Paul Jadin, the head of the Wisconsin Economic Development Corporation (WEDC), was surprisingly agreeable when he appeared before my colleagues and me at the recent hearing of the Joint Committee on Audit.
He was surprisingly agreeable; but less than forthcoming.
Mr. Jadin never mentioned that the state’s lead economic development agency had lost track of all $69 million in loans to businesses, including $9 million where were past due or in default. He never mentioned the problem even as he answered Legislators’ questions about the failures of WEDC’s own oversight processes.
Following the lengthy hearing, a reporter received a tip about the lost delinquent loans. The next day I learned the rest of the story.
State officials failed to track 48 loans that were delinquent by more than 30 days. Another 49 loans were referred to the Department of Justice for collection. These loans totaled $9 million. This failure to track loans extended over the past 16 months. The information was first reported by Milwaukee Journal Sentinel Capitol reporter Jason Stein who attended portions of the hearing.
As I chaired the hearing, I quizzed Mr. Jadin on problems with late reports and the skipping of key process management steps like underwriting loans. Committee members engaged in a lengthy discussion about recouping payments and overseeing businesses that failed to deliver promised jobs or meet contract terms.
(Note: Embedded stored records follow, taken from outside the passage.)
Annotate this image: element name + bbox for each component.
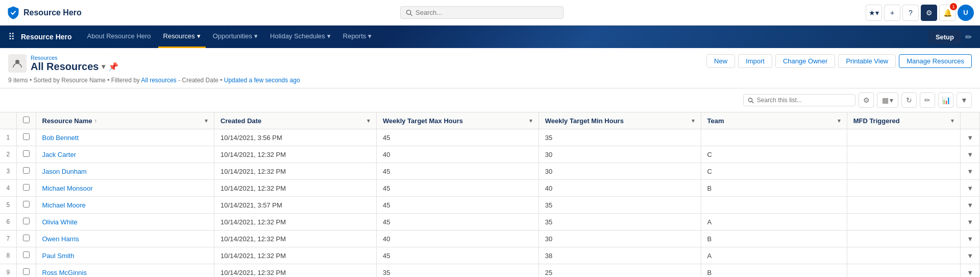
row-checkbox[interactable] [23, 133, 30, 140]
filter-button[interactable]: ▼ [957, 93, 972, 108]
resource-name-link[interactable]: Olivia White [42, 218, 78, 226]
resources-caret-icon: ▾ [197, 32, 201, 40]
row-checkbox-cell[interactable] [16, 163, 36, 180]
row-checkbox[interactable] [23, 167, 30, 174]
resource-name-link[interactable]: Jack Carter [42, 151, 76, 158]
row-checkbox[interactable] [23, 268, 30, 275]
col-header-min-hours[interactable]: Weekly Target Min Hours ▾ [538, 112, 701, 129]
resource-name-link[interactable]: Ross McGinnis [42, 269, 87, 276]
row-checkbox[interactable] [23, 251, 30, 258]
refresh-button[interactable]: ↻ [901, 93, 917, 108]
list-pin-icon[interactable]: 📌 [108, 62, 118, 72]
row-checkbox-cell[interactable] [16, 247, 36, 264]
user-avatar[interactable]: U [958, 5, 974, 21]
change-owner-button[interactable]: Change Owner [775, 54, 835, 68]
row-checkbox-cell[interactable] [16, 264, 36, 278]
nav-item-about[interactable]: About Resource Hero [82, 26, 156, 48]
new-button[interactable]: New [706, 54, 735, 68]
row-checkbox[interactable] [23, 218, 30, 224]
row-checkbox-cell[interactable] [16, 146, 36, 163]
settings-toolbar-button[interactable]: ⚙ [859, 93, 874, 108]
manage-resources-button[interactable]: Manage Resources [899, 54, 972, 68]
add-button[interactable]: + [884, 5, 900, 21]
search-list-input[interactable] [757, 97, 851, 104]
row-action-dropdown[interactable]: ▼ [961, 129, 980, 146]
import-button[interactable]: Import [738, 54, 772, 68]
row-number: 9 [0, 264, 16, 278]
chart-button[interactable]: 📊 [938, 93, 953, 108]
resource-name-link[interactable]: Michael Monsoor [42, 184, 93, 192]
svg-line-1 [410, 14, 412, 15]
resource-name-link[interactable]: Jason Dunham [42, 168, 87, 175]
row-action-dropdown[interactable]: ▼ [961, 264, 980, 278]
grid-menu-icon[interactable]: ⠿ [8, 31, 15, 42]
table-row: 2 Jack Carter 10/14/2021, 12:32 PM 40 30… [0, 146, 980, 163]
nav-item-holiday-schedules[interactable]: Holiday Schedules ▾ [265, 26, 336, 48]
row-action-dropdown[interactable]: ▼ [961, 247, 980, 264]
gear-toolbar-icon: ⚙ [863, 96, 870, 104]
row-action-dropdown[interactable]: ▼ [961, 197, 980, 214]
created-date-cell: 10/14/2021, 12:32 PM [214, 230, 377, 247]
printable-view-button[interactable]: Printable View [838, 54, 896, 68]
search-bar[interactable] [400, 6, 564, 19]
row-action-dropdown[interactable]: ▼ [961, 163, 980, 180]
row-checkbox-cell[interactable] [16, 129, 36, 146]
row-checkbox[interactable] [23, 150, 30, 157]
list-title-caret-icon[interactable]: ▾ [102, 62, 105, 71]
select-all-checkbox[interactable] [23, 117, 30, 123]
global-search-input[interactable] [415, 9, 558, 16]
col-header-mfd[interactable]: MFD Triggered ▾ [847, 112, 961, 129]
list-header: Resources All Resources ▾ 📌 New Import C… [0, 48, 980, 88]
row-checkbox[interactable] [23, 201, 30, 207]
row-checkbox-cell[interactable] [16, 197, 36, 214]
view-toggle-button[interactable]: ▦ ▾ [877, 93, 898, 108]
list-filter-link[interactable]: All resources [141, 77, 177, 84]
resource-name-link[interactable]: Michael Moore [42, 201, 86, 209]
name-sort-icon: ↑ [94, 118, 97, 124]
list-title: All Resources ▾ 📌 [31, 61, 118, 73]
row-action-dropdown[interactable]: ▼ [961, 180, 980, 197]
row-checkbox-cell[interactable] [16, 180, 36, 197]
row-number: 8 [0, 247, 16, 264]
breadcrumb[interactable]: Resources [31, 55, 118, 61]
col-header-name[interactable]: Resource Name ↑ ▾ [36, 112, 214, 129]
col-header-created-date[interactable]: Created Date ▾ [214, 112, 377, 129]
row-action-dropdown[interactable]: ▼ [961, 214, 980, 230]
notifications-button[interactable]: 🔔 1 [939, 5, 955, 21]
pencil-icon: ✏ [924, 96, 930, 104]
resource-name-link[interactable]: Bob Bennett [42, 134, 79, 142]
resource-name-cell: Jack Carter [36, 146, 214, 163]
row-action-dropdown[interactable]: ▼ [961, 146, 980, 163]
col-header-max-hours[interactable]: Weekly Target Max Hours ▾ [376, 112, 538, 129]
row-checkbox-cell[interactable] [16, 214, 36, 230]
col-header-team[interactable]: Team ▾ [701, 112, 847, 129]
team-filter-icon[interactable]: ▾ [838, 118, 841, 124]
row-checkbox-cell[interactable] [16, 230, 36, 247]
maxhrs-filter-icon[interactable]: ▾ [529, 118, 532, 124]
mfd-cell [847, 180, 961, 197]
resource-name-link[interactable]: Owen Harris [42, 235, 79, 243]
col-num [0, 112, 16, 129]
row-checkbox[interactable] [23, 184, 30, 191]
row-checkbox[interactable] [23, 235, 30, 241]
setup-button[interactable]: ⚙ [921, 5, 937, 21]
edit-nav-icon[interactable]: ✏ [965, 32, 972, 42]
minhrs-filter-icon[interactable]: ▾ [692, 118, 695, 124]
help-button[interactable]: ? [902, 5, 919, 21]
nav-item-resources[interactable]: Resources ▾ [158, 26, 206, 48]
col-check-all[interactable] [16, 112, 36, 129]
setup-nav-button[interactable]: Setup [928, 30, 961, 44]
row-number: 3 [0, 163, 16, 180]
favorites-button[interactable]: ★▾ [866, 5, 882, 21]
date-filter-icon[interactable]: ▾ [367, 118, 370, 124]
search-list-container[interactable] [743, 94, 855, 106]
row-action-dropdown[interactable]: ▼ [961, 230, 980, 247]
nav-item-reports[interactable]: Reports ▾ [338, 26, 377, 48]
nav-item-opportunities[interactable]: Opportunities ▾ [208, 26, 263, 48]
edit-list-button[interactable]: ✏ [920, 93, 935, 108]
chart-icon: 📊 [942, 96, 950, 104]
resource-name-link[interactable]: Paul Smith [42, 252, 75, 260]
name-filter-icon[interactable]: ▾ [205, 118, 208, 124]
global-search [102, 6, 862, 19]
mfd-filter-icon[interactable]: ▾ [951, 118, 954, 124]
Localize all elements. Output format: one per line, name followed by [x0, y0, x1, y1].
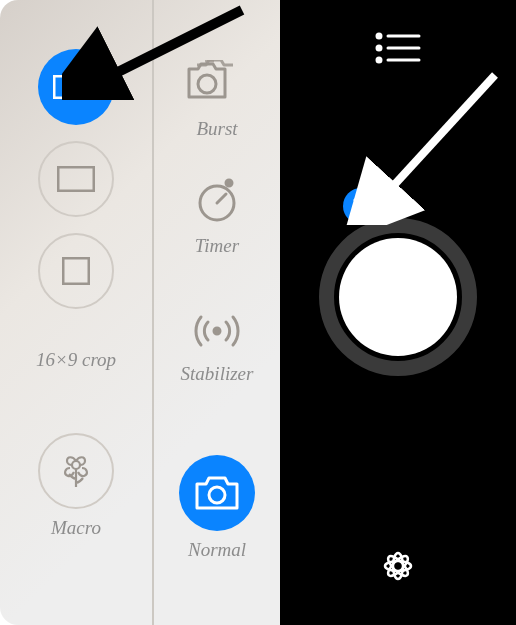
macro-label: Macro — [51, 517, 101, 539]
svg-point-7 — [214, 328, 220, 334]
burst-icon — [186, 60, 248, 106]
camera-icon — [195, 475, 239, 511]
stabilizer-label: Stabilizer — [181, 363, 254, 385]
shutter-button[interactable] — [339, 238, 457, 356]
aspect-standard-icon — [57, 166, 95, 192]
timer-label: Timer — [195, 235, 239, 257]
flower-gallery-icon — [373, 541, 423, 591]
camera-options-panel: 16×9 crop Macro — [0, 0, 280, 625]
close-icon — [353, 198, 369, 214]
svg-point-8 — [209, 487, 225, 503]
shutter-ring — [319, 218, 477, 376]
gallery-button[interactable] — [373, 541, 423, 595]
flower-icon — [55, 450, 97, 492]
normal-label: Normal — [188, 539, 246, 561]
aspect-standard-button[interactable] — [38, 141, 114, 217]
aspect-square-icon — [62, 257, 90, 285]
timer-button[interactable] — [193, 175, 241, 227]
macro-button[interactable] — [38, 433, 114, 509]
shutter-control — [319, 218, 477, 376]
svg-point-11 — [377, 46, 381, 50]
svg-point-13 — [377, 58, 381, 62]
svg-point-9 — [377, 34, 381, 38]
svg-rect-2 — [63, 258, 89, 284]
svg-rect-1 — [58, 167, 94, 191]
crop-label: 16×9 crop — [36, 349, 116, 371]
svg-point-3 — [72, 461, 80, 469]
normal-mode-button[interactable] — [179, 455, 255, 531]
list-icon — [375, 32, 421, 64]
burst-label: Burst — [196, 118, 237, 140]
stabilizer-icon — [188, 311, 246, 351]
aspect-square-button[interactable] — [38, 233, 114, 309]
aspect-wide-icon — [53, 75, 99, 99]
svg-point-6 — [226, 180, 232, 186]
aspect-wide-button[interactable] — [38, 49, 114, 125]
svg-point-4 — [198, 75, 216, 93]
burst-button[interactable] — [186, 60, 248, 110]
camera-viewfinder-panel — [280, 0, 516, 625]
svg-rect-0 — [54, 76, 98, 98]
timer-icon — [193, 175, 241, 223]
stabilizer-button[interactable] — [188, 311, 246, 355]
menu-button[interactable] — [375, 32, 421, 68]
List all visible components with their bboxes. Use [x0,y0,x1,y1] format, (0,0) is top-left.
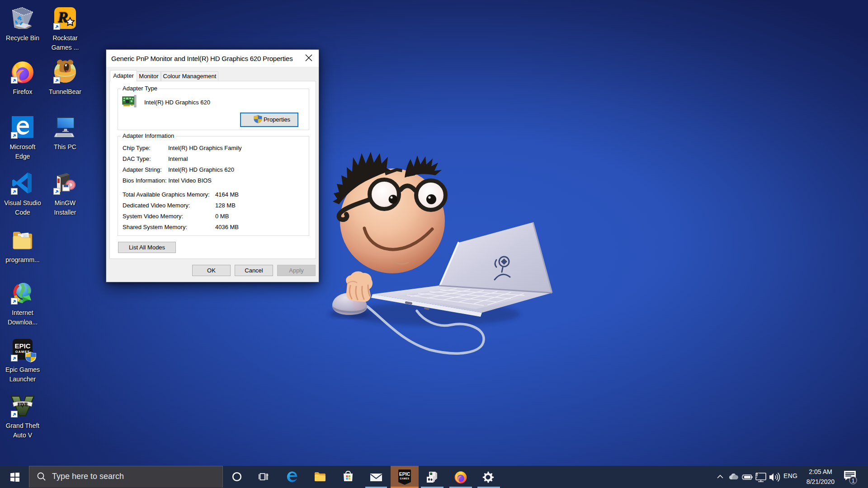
svg-text:GAMES: GAMES [400,477,410,480]
svg-text:FIVE: FIVE [18,402,28,407]
svg-text:EPIC: EPIC [399,471,410,477]
svg-text:1: 1 [852,478,855,484]
svg-text:EPIC: EPIC [14,342,30,350]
Mr. Jadin agreed to improve transparency, to tighten reporting, and to subject all management staff to state ethics laws. He agreed to nearly every change requested. We concluded the hearing with directions to draft legislation codifying changes agreed to by Mr. Jadin. But he failed to make any mention of the lost delinquent loans.
In conversations with those close to WEDC, I learned the lost loans were likely ‘discovered’ in preparation for forthcoming audits: first, an independent firm recently hired by WEDC and second, the Legislative Audit Bureau.
Later, Ryan Murray, WEDC chief operating officer, told reporters Mr. Jadin didn’t discuss the issue because he wanted to notify the board first. But the board met twice in just the past few weeks. Board members could also be called at home or come into emergency session; none appeared to have happened.
Mr. Jadin had an obligation to inform the Legislature when he was asked to explain work to remedy serious problems of oversight and accountability.
Dishonesty is not only about what you say. It is about what you don’t say.
Hiding bad news is becoming a pattern for WEDC. Just a few weeks ago the Secretary of Administration apologized to Board members when, for over a year and a half, he failed to disclose a federal inquiry into the awarding of Housing and Urban Development (HUD) grants. WEDC apparently gave out more than $9 million without legal authority to do so.
The dishonesty began in the very creation of WEDC.
The Wisconsin Economic Development Corporation, despite its name, it is not a corporation. It is an arm of state government, run with taxpayer funds and revenue from loans made with taxpayer money.
Organized as an “authority”, WEDC is one of the most independent parts of state government. Despite its independence, the agency dispenses public money and is subject to Legislative oversight.
As Chair of the Audit Committee, at the conclusion of Mr. Jadin’s testimony I made very clear his obligation and our expectations.
“Because public dollars are at risk we need information at the program level of your operation to determine the effectiveness and the outcome of every program you administer,” I told Mr. Jadin.
I anticipate the Audit Bureau’s work will provide us with key information about WEDC’s structure, operations and program results. Auditors will examine the failure of ‘internal controls’ - those systems that should be in place to catch errors of omission like lost delinquent loans.
But the error of omission that concerns me the most is the lack in honesty in official testimony before the Legislature.
I expect WEDC staff and board members to cooperate fully and ensure the Audit Bureau receives any information the State Auditor needs to complete its work.